(GOAL OF THE EXERCISE):
Restate word for word the lines in the listing below, starting at the line containing "15 октября 985 г. н.э." and ending at the line containing "С той поры на", both included; leave out the rest.

(ENTRIES SUPPLIED):
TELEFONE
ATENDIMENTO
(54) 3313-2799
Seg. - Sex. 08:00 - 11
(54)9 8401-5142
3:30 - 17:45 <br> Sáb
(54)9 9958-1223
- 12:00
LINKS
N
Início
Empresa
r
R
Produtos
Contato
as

* * *

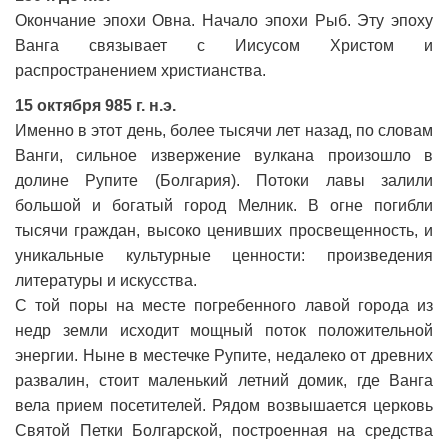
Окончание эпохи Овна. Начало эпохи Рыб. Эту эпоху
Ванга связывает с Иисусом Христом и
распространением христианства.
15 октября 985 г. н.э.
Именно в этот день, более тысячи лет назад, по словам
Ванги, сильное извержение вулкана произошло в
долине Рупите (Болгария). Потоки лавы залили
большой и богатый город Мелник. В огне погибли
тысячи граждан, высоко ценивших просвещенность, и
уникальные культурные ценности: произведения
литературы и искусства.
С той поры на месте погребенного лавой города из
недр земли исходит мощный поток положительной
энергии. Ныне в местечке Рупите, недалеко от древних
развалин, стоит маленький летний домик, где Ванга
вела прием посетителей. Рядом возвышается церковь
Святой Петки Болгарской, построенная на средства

(SOLUTION):
15 октября 985 г. н.э.
Именно в этот день, более тысячи лет назад, по словам
Ванги, сильное извержение вулкана произошло в
долине Рупите (Болгария). Потоки лавы залили
большой и богатый город Мелник. В огне погибли
тысячи граждан, высоко ценивших просвещенность, и
уникальные культурные ценности: произведения
литературы и искусства.
С той поры на месте погребенного лавой города из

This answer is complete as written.